DATA: Begin

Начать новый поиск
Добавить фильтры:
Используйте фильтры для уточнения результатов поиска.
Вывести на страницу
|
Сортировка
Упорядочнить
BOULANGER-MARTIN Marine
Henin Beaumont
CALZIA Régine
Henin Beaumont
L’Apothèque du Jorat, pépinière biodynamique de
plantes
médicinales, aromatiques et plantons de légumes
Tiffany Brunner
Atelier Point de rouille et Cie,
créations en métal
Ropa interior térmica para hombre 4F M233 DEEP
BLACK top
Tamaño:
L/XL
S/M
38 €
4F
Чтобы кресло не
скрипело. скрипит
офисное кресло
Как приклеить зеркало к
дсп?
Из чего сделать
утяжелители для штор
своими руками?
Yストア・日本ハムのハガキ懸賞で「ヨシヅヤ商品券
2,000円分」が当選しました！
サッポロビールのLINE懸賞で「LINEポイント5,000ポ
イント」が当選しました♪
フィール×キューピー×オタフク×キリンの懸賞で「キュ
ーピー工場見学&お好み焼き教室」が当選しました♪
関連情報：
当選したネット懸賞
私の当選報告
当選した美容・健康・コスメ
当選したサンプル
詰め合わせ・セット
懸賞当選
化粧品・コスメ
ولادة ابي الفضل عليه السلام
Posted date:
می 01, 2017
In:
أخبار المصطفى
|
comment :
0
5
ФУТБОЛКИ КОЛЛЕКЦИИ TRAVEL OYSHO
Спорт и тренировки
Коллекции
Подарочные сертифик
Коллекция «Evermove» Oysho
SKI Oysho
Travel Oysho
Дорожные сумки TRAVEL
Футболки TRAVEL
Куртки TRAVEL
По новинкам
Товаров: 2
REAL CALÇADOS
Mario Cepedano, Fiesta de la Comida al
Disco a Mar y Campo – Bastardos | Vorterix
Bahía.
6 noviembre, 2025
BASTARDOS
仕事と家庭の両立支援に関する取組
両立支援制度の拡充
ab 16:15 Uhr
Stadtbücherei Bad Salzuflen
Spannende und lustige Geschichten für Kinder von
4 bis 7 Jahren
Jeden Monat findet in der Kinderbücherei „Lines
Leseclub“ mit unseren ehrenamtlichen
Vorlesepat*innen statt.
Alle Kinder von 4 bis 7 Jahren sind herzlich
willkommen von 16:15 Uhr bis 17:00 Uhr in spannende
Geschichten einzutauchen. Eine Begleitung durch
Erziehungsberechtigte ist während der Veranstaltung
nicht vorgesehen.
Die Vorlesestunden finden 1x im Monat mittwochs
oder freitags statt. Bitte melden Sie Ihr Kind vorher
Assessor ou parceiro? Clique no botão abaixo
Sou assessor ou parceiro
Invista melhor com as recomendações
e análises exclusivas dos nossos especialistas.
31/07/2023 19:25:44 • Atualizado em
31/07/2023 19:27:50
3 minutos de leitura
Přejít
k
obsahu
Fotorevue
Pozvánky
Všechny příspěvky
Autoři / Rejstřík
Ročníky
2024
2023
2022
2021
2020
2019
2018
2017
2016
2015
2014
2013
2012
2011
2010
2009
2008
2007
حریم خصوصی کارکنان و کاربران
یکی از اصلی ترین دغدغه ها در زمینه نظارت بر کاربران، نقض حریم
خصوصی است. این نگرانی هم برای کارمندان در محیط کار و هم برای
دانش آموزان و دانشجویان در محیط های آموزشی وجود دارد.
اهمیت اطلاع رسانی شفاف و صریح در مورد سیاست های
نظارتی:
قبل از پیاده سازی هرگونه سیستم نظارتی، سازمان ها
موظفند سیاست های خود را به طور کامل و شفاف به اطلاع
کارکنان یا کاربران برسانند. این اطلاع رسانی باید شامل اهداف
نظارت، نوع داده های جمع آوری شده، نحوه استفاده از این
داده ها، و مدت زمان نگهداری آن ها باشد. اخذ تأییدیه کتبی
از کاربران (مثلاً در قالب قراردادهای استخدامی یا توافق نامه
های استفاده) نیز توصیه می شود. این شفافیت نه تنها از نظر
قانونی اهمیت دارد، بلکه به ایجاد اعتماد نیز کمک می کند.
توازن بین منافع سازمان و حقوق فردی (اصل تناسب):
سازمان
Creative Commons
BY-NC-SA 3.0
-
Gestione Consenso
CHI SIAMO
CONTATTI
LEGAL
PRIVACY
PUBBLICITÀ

DATA: End

▶ WORK TO COMPLETE:
Precisely the lines between those holding "Используйте фильтры для" and "یکی از اصلی", inclusive, are to be reproduced from the listing above, with nothing added.

▶ RESPONSE TO THIS EXERCISE:
Используйте фильтры для уточнения результатов поиска.
Вывести на страницу
|
Сортировка
Упорядочнить
BOULANGER-MARTIN Marine
Henin Beaumont
CALZIA Régine
Henin Beaumont
L’Apothèque du Jorat, pépinière biodynamique de
plantes
médicinales, aromatiques et plantons de légumes
Tiffany Brunner
Atelier Point de rouille et Cie,
créations en métal
Ropa interior térmica para hombre 4F M233 DEEP
BLACK top
Tamaño:
L/XL
S/M
38 €
4F
Чтобы кресло не
скрипело. скрипит
офисное кресло
Как приклеить зеркало к
дсп?
Из чего сделать
утяжелители для штор
своими руками?
Yストア・日本ハムのハガキ懸賞で「ヨシヅヤ商品券
2,000円分」が当選しました！
サッポロビールのLINE懸賞で「LINEポイント5,000ポ
イント」が当選しました♪
フィール×キューピー×オタフク×キリンの懸賞で「キュ
ーピー工場見学&お好み焼き教室」が当選しました♪
関連情報：
当選したネット懸賞
私の当選報告
当選した美容・健康・コスメ
当選したサンプル
詰め合わせ・セット
懸賞当選
化粧品・コスメ
ولادة ابي الفضل عليه السلام
Posted date:
می 01, 2017
In:
أخبار المصطفى
|
comment :
0
5
ФУТБОЛКИ КОЛЛЕКЦИИ TRAVEL OYSHO
Спорт и тренировки
Коллекции
Подарочные сертифик
Коллекция «Evermove» Oysho
SKI Oysho
Travel Oysho
Дорожные сумки TRAVEL
Футболки TRAVEL
Куртки TRAVEL
По новинкам
Товаров: 2
REAL CALÇADOS
Mario Cepedano, Fiesta de la Comida al
Disco a Mar y Campo – Bastardos | Vorterix
Bahía.
6 noviembre, 2025
BASTARDOS
仕事と家庭の両立支援に関する取組
両立支援制度の拡充
ab 16:15 Uhr
Stadtbücherei Bad Salzuflen
Spannende und lustige Geschichten für Kinder von
4 bis 7 Jahren
Jeden Monat findet in der Kinderbücherei „Lines
Leseclub“ mit unseren ehrenamtlichen
Vorlesepat*innen statt.
Alle Kinder von 4 bis 7 Jahren sind herzlich
willkommen von 16:15 Uhr bis 17:00 Uhr in spannende
Geschichten einzutauchen. Eine Begleitung durch
Erziehungsberechtigte ist während der Veranstaltung
nicht vorgesehen.
Die Vorlesestunden finden 1x im Monat mittwochs
oder freitags statt. Bitte melden Sie Ihr Kind vorher
Assessor ou parceiro? Clique no botão abaixo
Sou assessor ou parceiro
Invista melhor com as recomendações
e análises exclusivas dos nossos especialistas.
31/07/2023 19:25:44 • Atualizado em
31/07/2023 19:27:50
3 minutos de leitura
Přejít
k
obsahu
Fotorevue
Pozvánky
Všechny příspěvky
Autoři / Rejstřík
Ročníky
2024
2023
2022
2021
2020
2019
2018
2017
2016
2015
2014
2013
2012
2011
2010
2009
2008
2007
حریم خصوصی کارکنان و کاربران
یکی از اصلی ترین دغدغه ها در زمینه نظارت بر کاربران، نقض حریم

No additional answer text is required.